### WHAT TO WORK ON
Below is a block of records; return all of them exactly, but without the images.

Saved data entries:

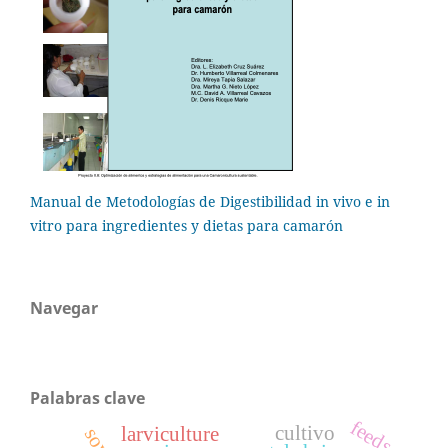
Manual de Metodologías de Digestibilidad in vivo e in
vitro para ingredientes y dietas para camarón
Navegar
Palabras clave
feeds
cultivo
larviculture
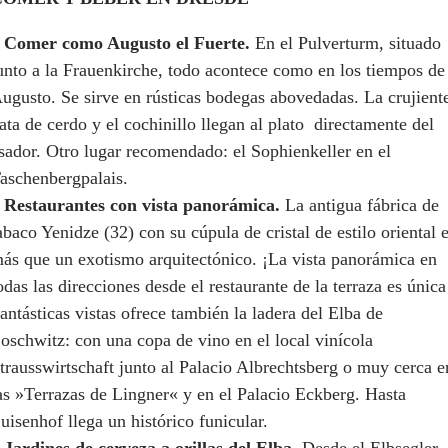
 Comer como Augusto el Fuerte.
En el Pulverturm, situado
unto a la Frauenkirche, todo acontece como en los tiempos de
ugusto. Se sirve en rústicas bodegas abovedadas. La crujient
ata de cerdo y el cochinillo llegan al plato directamente del
sador. Otro lugar recomendado: el Sophienkeller en el
aschenbergpalais.
 Restaurantes con vista panorámica.
La antigua fábrica de
abaco Yenidze (32) con su cúpula de cristal de estilo oriental 
ás que un exotismo arquitectónico. ¡La vista panorámica en
odas las direcciones desde el restaurante de la terraza es única
antásticas vistas ofrece también la ladera del Elba de
oschwitz: con una copa de vino en el local vinícola
trausswirtschaft junto al Palacio Albrechtsberg o muy cerca e
as »Terrazas de Lingner« y en el Palacio Eckberg. Hasta
uisenhof llega un histórico funicular.
 Jardines de cerveza a orillas del Elba.
Desde el Elbsegler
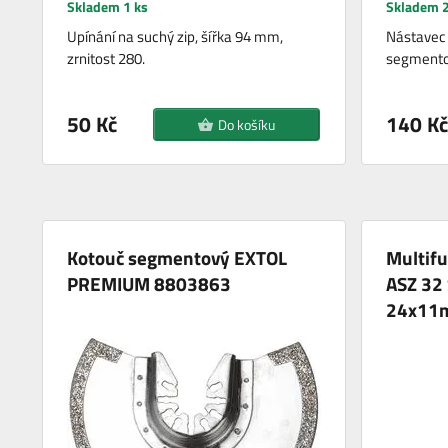
Skladem 1 ks
Skladem 2
Upínání na suchý zip, šířka 94 mm,
Nástavec 
zrnitost 280.
segmentov
50 Kč
140 Kč
Do košíku
Kotouč segmentový EXTOL
Multif
PREMIUM 8803863
ASZ 32
24x11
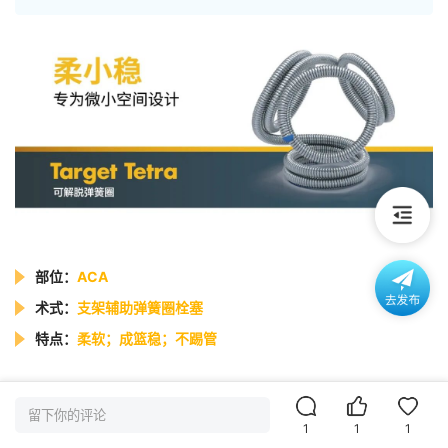
部位：
ACA
术式：
支架辅助弹簧圈栓塞
特点：
柔软；成篮稳；不踢管
病例简介
留下你的评论
1
1
1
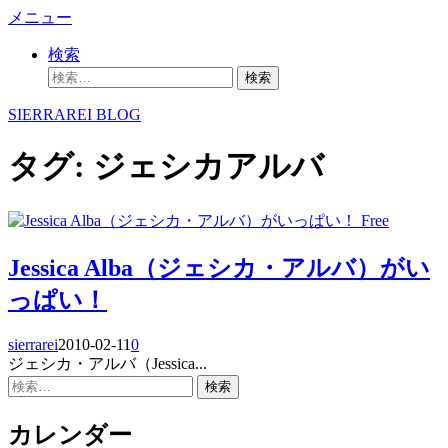
コ
メニュー
ン
検索
テ
検
ン
索:
ツ
SIERRAREI BLOG
へ
ス
タグ:
ジェシカアルバ
キ
ッ
プ
Free
Jessica Alba（ジェシカ・アルバ）がい
っぱい！
sierrarei
2010-02-11
0
ジェシカ・アルバ（Jessica...
検
索:
カレンダー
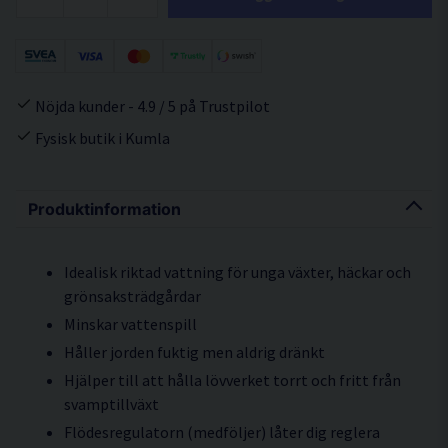
Nöjda kunder - 4.9 / 5 på Trustpilot
Fysisk butik i Kumla
Produktinformation
Idealisk riktad vattning för unga växter, häckar och
grönsaksträdgårdar
Minskar vattenspill
Håller jorden fuktig men aldrig dränkt
Hjälper till att hålla lövverket torrt och fritt från
svamptillväxt
Flödesregulatorn (medföljer) låter dig reglera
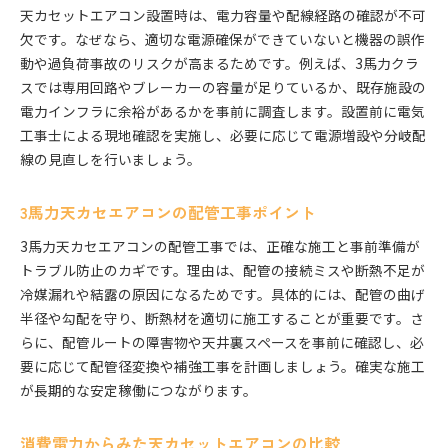
天カセットエアコン設置時は、電力容量や配線経路の確認が不可
欠です。なぜなら、適切な電源確保ができていないと機器の誤作
動や過負荷事故のリスクが高まるためです。例えば、3馬力クラ
スでは専用回路やブレーカーの容量が足りているか、既存施設の
電力インフラに余裕があるかを事前に調査します。設置前に電気
工事士による現地確認を実施し、必要に応じて電源増設や分岐配
線の見直しを行いましょう。
3馬力天カセエアコンの配管工事ポイント
3馬力天カセエアコンの配管工事では、正確な施工と事前準備が
トラブル防止のカギです。理由は、配管の接続ミスや断熱不足が
冷媒漏れや結露の原因になるためです。具体的には、配管の曲げ
半径や勾配を守り、断熱材を適切に施工することが重要です。さ
らに、配管ルートの障害物や天井裏スペースを事前に確認し、必
要に応じて配管径変換や補強工事を計画しましょう。確実な施工
が長期的な安定稼働につながります。
消費電力からみた天カセットエアコンの比較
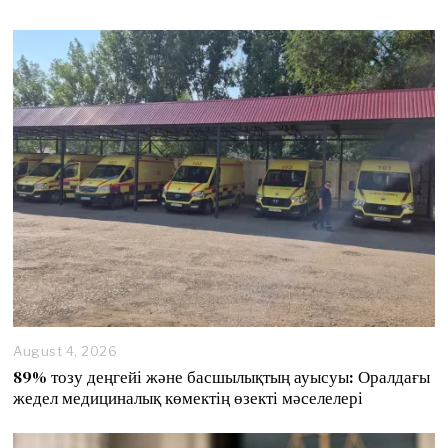
August 4, 2026
89% тозу деңгейі және басшылықтың ауысуы: Оралдағы
жедел медициналық көмектің өзекті мәселелері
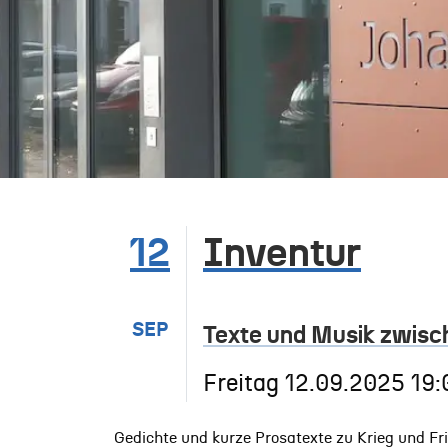
12
Inventur
SEP
Texte und Musik zwisch
Freitag
12.09.2025
19:
Gedichte und kurze Prosatexte zu Krieg und F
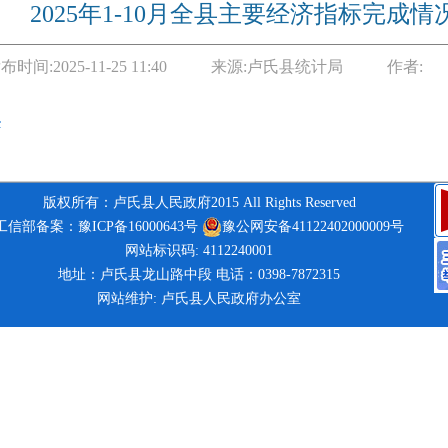
2025年1-10月全县主要经济指标完成情
布时间:
2025-11-25 11:40
来源:
卢氏县统计局
作者:
c
版权所有：卢氏县人民政府2015 All Rights Reserved
工信部备案：豫ICP备16000643号
豫公网安备41122402000009号
网站标识码: 4112240001
地址：卢氏县龙山路中段 电话：0398-7872315
网站维护: 卢氏县人民政府办公室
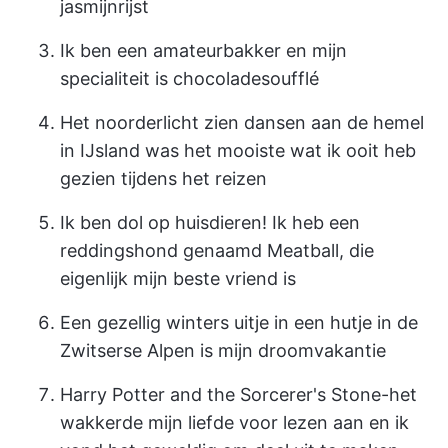
jasmijnrijst
Ik ben een amateurbakker en mijn
specialiteit is chocoladesoufflé
Het noorderlicht zien dansen aan de hemel
in IJsland was het mooiste wat ik ooit heb
gezien tijdens het reizen
Ik ben dol op huisdieren! Ik heb een
reddingshond genaamd Meatball, die
eigenlijk mijn beste vriend is
Een gezellig winters uitje in een hutje in de
Zwitserse Alpen is mijn droomvakantie
Harry Potter and the Sorcerer's Stone-het
wakkerde mijn liefde voor lezen aan en ik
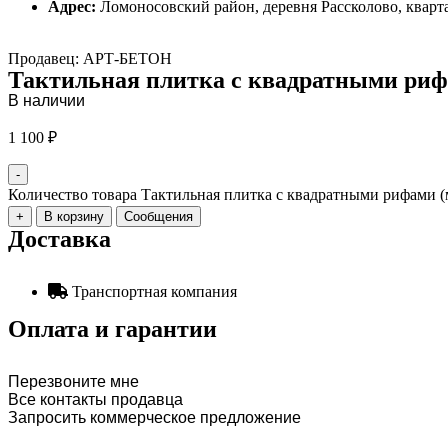
Адрес:
Ломоносовский район, деревня Рассколово, кварта
Продавец: АРТ-БЕТОН
Тактильная плитка с квадратными риф
В наличии
1 100
₽
-
Количество товара Тактильная плитка с квадратными рифами (
+
В корзину
Сообщения
Доставка
Транспортная компания
Оплата и гарантии
Перезвоните мне
Все контакты продавца
Запросить коммерческое предложение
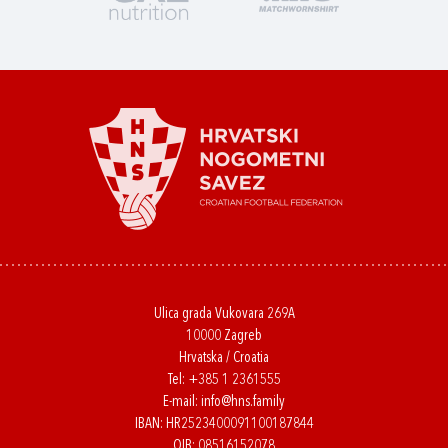
Ulica grada Vukovara 269A
10000 Zagreb
Hrvatska / Croatia
Tel:
+385 1 2361555
E-mail:
info@hns.family
IBAN: HR2523400091100187844
OIB: 08516152078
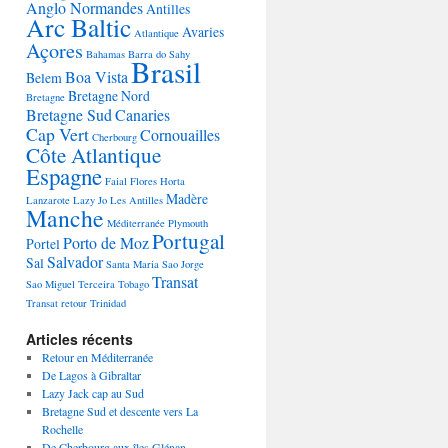
Anglo Normandes
Antilles
Arc Baltic
Avaries
Atlantique
Açores
Bahamas
Barra do Sahy
Brasil
Boa Vista
Belem
Bretagne Nord
Bretagne
Bretagne Sud
Canaries
Cap Vert
Cornouailles
Cherbourg
Côte Atlantique
Espagne
Faial
Flores
Horta
Madère
Lanzarote
Lazy Jo
Les Antilles
Manche
Méditerranée
Plymouth
Portugal
Porto de Moz
Portel
Salvador
Sal
Santa Maria
Sao Jorge
Transat
Sao Miguel
Terceira
Tobago
Transat retour
Trinidad
Articles récents
Retour en Méditerranée
De Lagos à Gibraltar
Lazy Jack cap au Sud
Bretagne Sud et descente vers La
Rochelle
De Cherbourg aux îles Glénan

### TASK RESPONSE
Manual de Metodologías de Digestibilidad in vivo e in
vitro para ingredientes y dietas para camarón
Navegar
Palabras clave
feeds
cultivo
larviculture
 Comer como Augusto el Fuerte.
En el Pulverturm, situado
unto a la Frauenkirche, todo acontece como en los tiempos de
ugusto. Se sirve en rústicas bodegas abovedadas. La crujient
ata de cerdo y el cochinillo llegan al plato directamente del
sador. Otro lugar recomendado: el Sophienkeller en el
aschenbergpalais.
 Restaurantes con vista panorámica.
La antigua fábrica de
abaco Yenidze (32) con su cúpula de cristal de estilo oriental 
ás que un exotismo arquitectónico. ¡La vista panorámica en
odas las direcciones desde el restaurante de la terraza es única
antásticas vistas ofrece también la ladera del Elba de
oschwitz: con una copa de vino en el local vinícola
trausswirtschaft junto al Palacio Albrechtsberg o muy cerca e
as »Terrazas de Lingner« y en el Palacio Eckberg. Hasta
uisenhof llega un histórico funicular.
 Jardines de cerveza a orillas del Elba.
Desde el Elbsegler
Skladem 1 ks
Skladem 2
Upínání na suchý zip, šířka 94 mm,
Nástavec 
zrnitost 280.
segmentov
50 Kč
140 Kč
Do košíku
Kotouč segmentový EXTOL
Multif
PREMIUM 8803863
ASZ 32
24x11
部位：
ACA
术式：
支架辅助弹簧圈栓塞
特点：
柔软；成篮稳；不踢管
病例简介
留下你的评论
1
1
1
コ
メニュー
ン
検索
テ
検
ン
索:
ツ
SIERRAREI BLOG
へ
ス
タグ:
ジェシカアルバ
キ
ッ
プ
Free
Jessica Alba（ジェシカ・アルバ）がい
っぱい！
sierrarei
2010-02-11
0
ジェシカ・アルバ（Jessica...
検
索:
カレンダー
Nöjda kunder - 4.9 / 5 på Trustpilot
Fysisk butik i Kumla
Produktinformation
Idealisk riktad vattning för unga växter, häckar och
grönsaksträdgårdar
Minskar vattenspill
Håller jorden fuktig men aldrig dränkt
Hjälper till att hålla lövverket torrt och fritt från
svamptillväxt
Flödesregulatorn (medföljer) låter dig reglera
天カセットエアコン設置時は、電力容量や配線経路の確認が不可
欠です。なぜなら、適切な電源確保ができていないと機器の誤作
動や過負荷事故のリスクが高まるためです。例えば、3馬力クラ
スでは専用回路やブレーカーの容量が足りているか、既存施設の
電力インフラに余裕があるかを事前に調査します。設置前に電気
工事士による現地確認を実施し、必要に応じて電源増設や分岐配
線の見直しを行いましょう。
3馬力天カセエアコンの配管工事ポイント
3馬力天カセエアコンの配管工事では、正確な施工と事前準備が
トラブル防止のカギです。理由は、配管の接続ミスや断熱不足が
冷媒漏れや結露の原因になるためです。具体的には、配管の曲げ
半径や勾配を守り、断熱材を適切に施工することが重要です。さ
らに、配管ルートの障害物や天井裏スペースを事前に確認し、必
要に応じて配管径変換や補強工事を計画しましょう。確実な施工
が長期的な安定稼働につながります。
消費電力からみた天カセットエアコンの比較
August 4, 2026
89% тозу деңгейі және басшылықтың ауысуы: Оралдағы
жедел медициналық көмектің өзекті мәселелері
12
Inventur
SEP
Texte und Musik zwisch
Freitag
12.09.2025
19:
Gedichte und kurze Prosatexte zu Krieg und F
2025年1-10月全县主要经济指标完成情
布时间:
2025-11-25 11:40
来源:
卢氏县统计局
作者:
c
版权所有：卢氏县人民政府2015 All Rights Reserved
工信部备案：豫ICP备16000643号
豫公网安备41122402000009号
网站标识码: 4112240001
地址：卢氏县龙山路中段 电话：0398-7872315
网站维护: 卢氏县人民政府办公室
jasmijnrijst
Ik ben een amateurbakker en mijn
specialiteit is chocoladesoufflé
Het noorderlicht zien dansen aan de hemel
in IJsland was het mooiste wat ik ooit heb
gezien tijdens het reizen
Ik ben dol op huisdieren! Ik heb een
reddingshond genaamd Meatball, die
eigenlijk mijn beste vriend is
Een gezellig winters uitje in een hutje in de
Zwitserse Alpen is mijn droomvakantie
Harry Potter and the Sorcerer's Stone-het
wakkerde mijn liefde voor lezen aan en ik
Адрес:
Ломоносовский район, деревня Рассколово, кварта
Продавец: АРТ-БЕТОН
Тактильная плитка с квадратными риф
В наличии
1 100
₽
-
Количество товара Тактильная плитка с квадратными рифами (
+
В корзину
Сообщения
Доставка
Транспортная компания
Оплата и гарантии
Перезвоните мне
Все контакты продавца
Запросить коммерческое предложение
Ulica grada Vukovara 269A
10000 Zagreb
Hrvatska / Croatia
Tel:
+385 1 2361555
E-mail:
info@hns.family
IBAN: HR2523400091100187844
OIB: 08516152078
Anglo Normandes
Antilles
Arc Baltic
Avaries
Atlantique
Açores
Bahamas
Barra do Sahy
Brasil
Boa Vista
Belem
Bretagne Nord
Bretagne
Bretagne Sud
Canaries
Cap Vert
Cornouailles
Cherbourg
Côte Atlantique
Espagne
Faial
Flores
Horta
Madère
Lanzarote
Lazy Jo
Les Antilles
Manche
Méditerranée
Plymouth
Portugal
Porto de Moz
Portel
Salvador
Sal
Santa Maria
Sao Jorge
Transat
Sao Miguel
Terceira
Tobago
Transat retour
Trinidad
Articles récents
Retour en Méditerranée
De Lagos à Gibraltar
Lazy Jack cap au Sud
Bretagne Sud et descente vers La
Rochelle
De Cherbourg aux îles Glénan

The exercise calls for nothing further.